## RECORD EXTRACTS
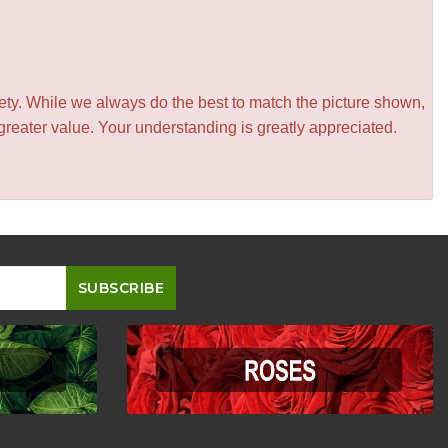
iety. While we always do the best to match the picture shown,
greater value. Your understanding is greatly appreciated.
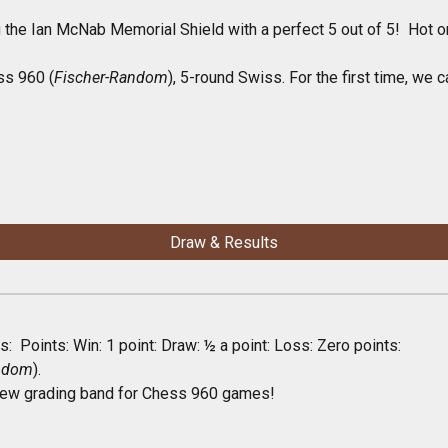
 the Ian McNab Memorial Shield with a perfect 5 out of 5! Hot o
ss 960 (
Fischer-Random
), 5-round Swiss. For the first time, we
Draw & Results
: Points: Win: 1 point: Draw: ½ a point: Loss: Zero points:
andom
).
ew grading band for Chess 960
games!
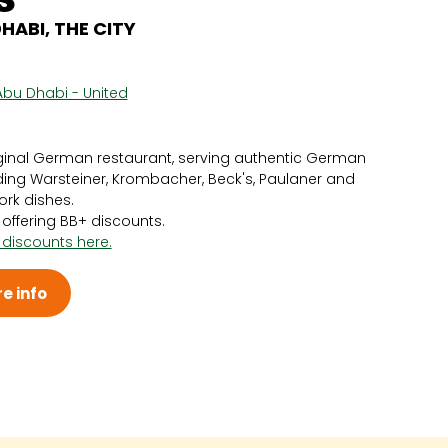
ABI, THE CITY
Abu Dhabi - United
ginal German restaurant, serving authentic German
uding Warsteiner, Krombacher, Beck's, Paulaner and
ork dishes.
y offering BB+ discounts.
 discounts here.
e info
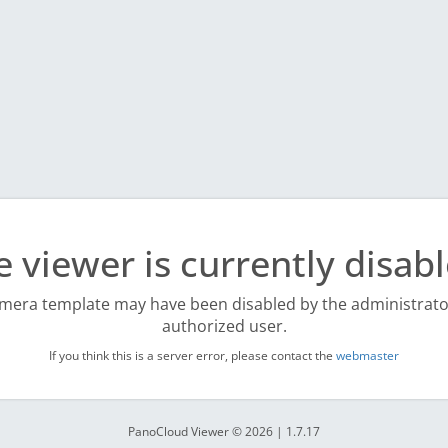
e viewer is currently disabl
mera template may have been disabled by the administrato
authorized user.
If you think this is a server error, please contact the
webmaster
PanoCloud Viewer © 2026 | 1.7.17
==
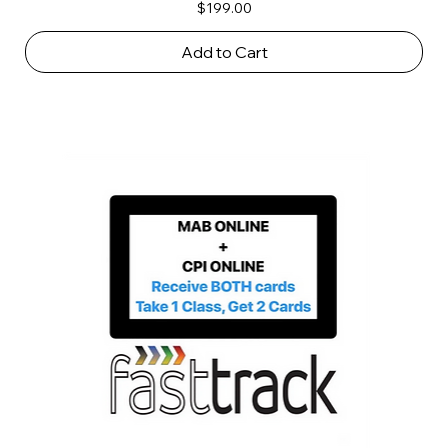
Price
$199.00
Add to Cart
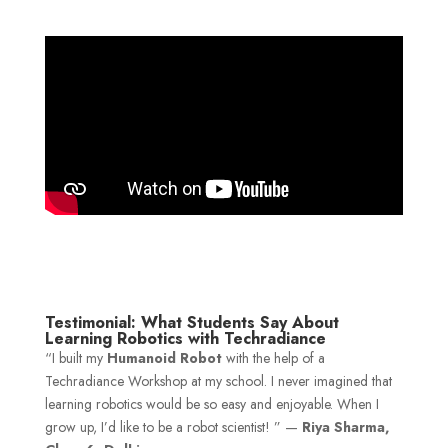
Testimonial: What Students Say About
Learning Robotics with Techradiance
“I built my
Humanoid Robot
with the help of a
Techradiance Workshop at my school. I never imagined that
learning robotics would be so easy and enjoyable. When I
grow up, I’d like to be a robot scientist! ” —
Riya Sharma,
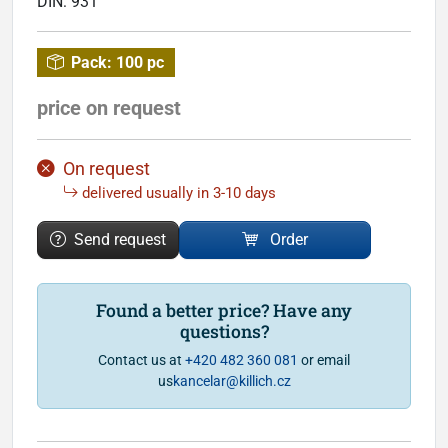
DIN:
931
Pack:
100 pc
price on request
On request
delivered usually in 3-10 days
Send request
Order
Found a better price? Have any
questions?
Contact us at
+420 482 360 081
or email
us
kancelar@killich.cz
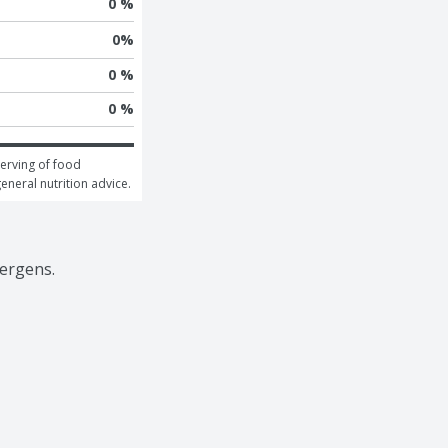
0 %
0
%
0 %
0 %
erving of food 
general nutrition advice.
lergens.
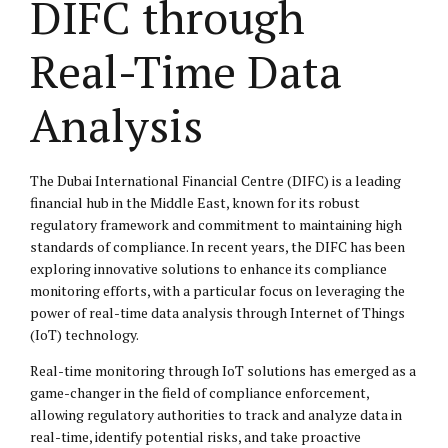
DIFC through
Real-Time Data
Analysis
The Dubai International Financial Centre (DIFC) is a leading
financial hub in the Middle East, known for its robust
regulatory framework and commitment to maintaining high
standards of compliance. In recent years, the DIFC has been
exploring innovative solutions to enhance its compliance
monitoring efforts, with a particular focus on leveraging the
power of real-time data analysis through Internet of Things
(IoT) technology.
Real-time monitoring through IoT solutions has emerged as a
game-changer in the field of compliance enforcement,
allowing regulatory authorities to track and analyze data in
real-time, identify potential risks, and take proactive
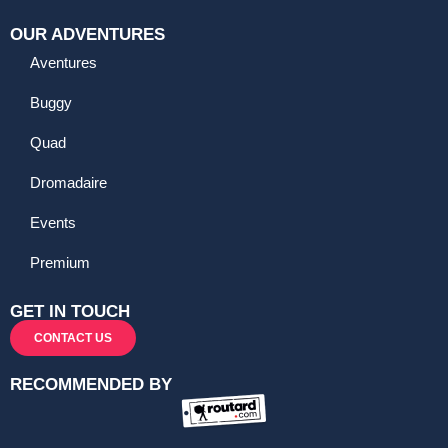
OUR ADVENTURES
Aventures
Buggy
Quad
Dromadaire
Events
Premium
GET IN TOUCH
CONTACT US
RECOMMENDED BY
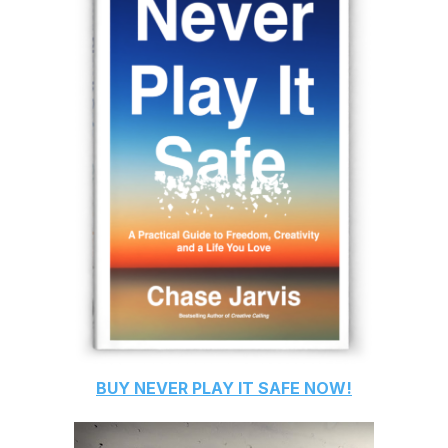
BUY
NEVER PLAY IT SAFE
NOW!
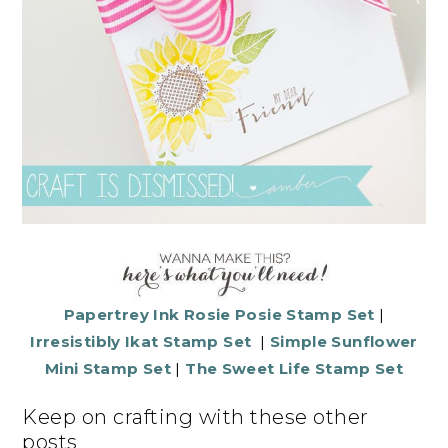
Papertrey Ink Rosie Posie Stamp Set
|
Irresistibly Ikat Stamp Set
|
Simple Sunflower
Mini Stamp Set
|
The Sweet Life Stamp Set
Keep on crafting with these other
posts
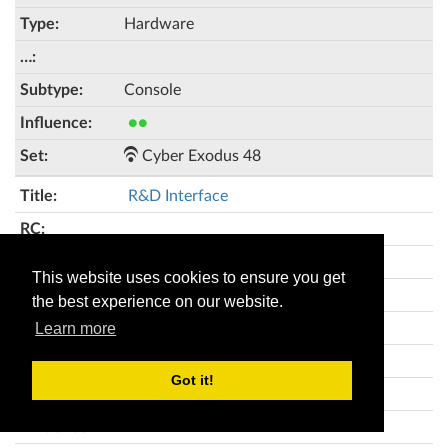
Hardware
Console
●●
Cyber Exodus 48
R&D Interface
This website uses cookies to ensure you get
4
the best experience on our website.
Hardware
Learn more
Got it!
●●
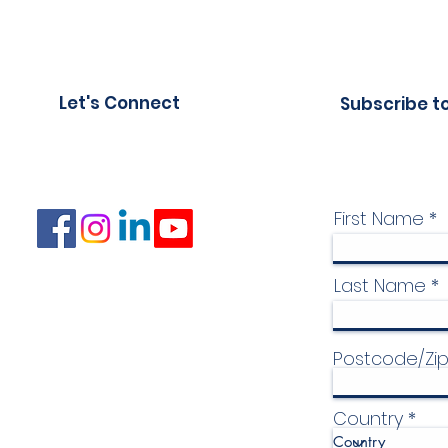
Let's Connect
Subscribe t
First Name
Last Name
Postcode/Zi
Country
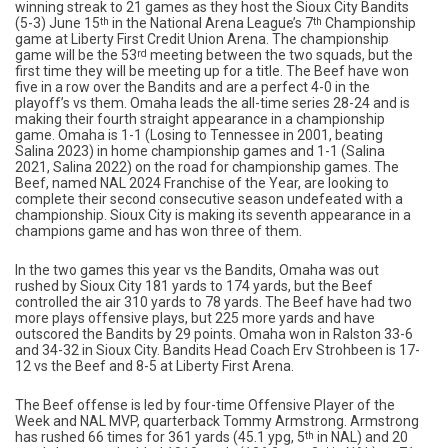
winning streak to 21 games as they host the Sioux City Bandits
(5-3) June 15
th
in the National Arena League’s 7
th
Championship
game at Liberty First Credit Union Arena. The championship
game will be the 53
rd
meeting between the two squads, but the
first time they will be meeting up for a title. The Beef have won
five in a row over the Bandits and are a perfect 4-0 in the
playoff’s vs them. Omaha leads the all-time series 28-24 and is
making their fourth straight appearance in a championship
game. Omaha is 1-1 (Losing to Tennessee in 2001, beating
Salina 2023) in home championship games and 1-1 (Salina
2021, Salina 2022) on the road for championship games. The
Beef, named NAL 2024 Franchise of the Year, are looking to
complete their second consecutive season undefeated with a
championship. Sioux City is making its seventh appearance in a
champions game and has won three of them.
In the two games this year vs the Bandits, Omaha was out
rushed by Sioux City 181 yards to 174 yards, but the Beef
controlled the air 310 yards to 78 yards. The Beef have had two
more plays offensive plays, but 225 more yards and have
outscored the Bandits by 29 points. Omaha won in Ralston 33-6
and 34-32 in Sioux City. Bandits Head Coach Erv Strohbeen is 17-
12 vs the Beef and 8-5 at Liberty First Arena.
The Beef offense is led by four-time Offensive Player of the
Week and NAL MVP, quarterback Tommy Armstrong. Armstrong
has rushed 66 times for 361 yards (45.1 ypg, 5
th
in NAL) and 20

## PROBLEM REQUIREMENTS
Reproduce the listing above only between the lines holding "iety. While we" and "ginal German restaurant, serving", inclusive. Every line must match exactly, and pictures are dropped.

## RESPONSE TO THE EXERCISE
iety. While we always do the best to match the picture shown,
greater value. Your understanding is greatly appreciated.
 the Ian McNab Memorial Shield with a perfect 5 out of 5! Hot o
ss 960 (
Fischer-Random
), 5-round Swiss. For the first time, we
Draw & Results
: Points: Win: 1 point: Draw: ½ a point: Loss: Zero points:
andom
).
ew grading band for Chess 960
games!
ABI, THE CITY
Abu Dhabi - United
ginal German restaurant, serving authentic German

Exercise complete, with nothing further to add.